The line that contains "Understanding the NDIS in" marks the start. Please set it down, with every later line of the data, exactly and without pictures.

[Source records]
= = = = = = =

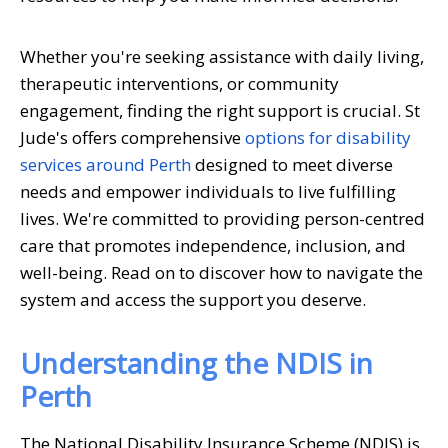
Whether you're seeking assistance with daily living,
therapeutic interventions, or community
engagement, finding the right support is crucial. St
Jude's offers comprehensive
options for disability
services around Perth
designed to meet diverse
needs and empower individuals to live fulfilling
lives. We're committed to providing person-centred
care that promotes independence, inclusion, and
well-being. Read on to discover how to navigate the
system and access the support you deserve.
Understanding the NDIS in
Perth
The National Disability Insurance Scheme (NDIS) is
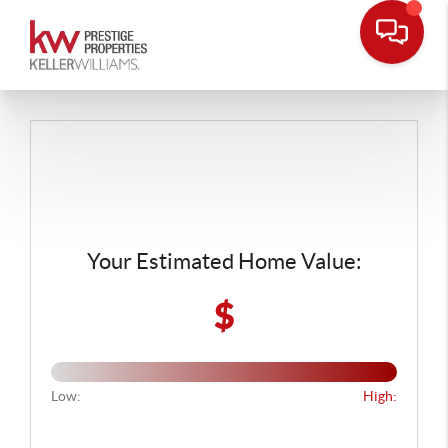
Your Estimated Home Value:
$
Low:
High:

= = = = = = =

Your solution ▸
Understanding the NDIS in
Perth
The National Disability Insurance Scheme (NDIS) is
Your Estimated Home Value:
$
Low:
High:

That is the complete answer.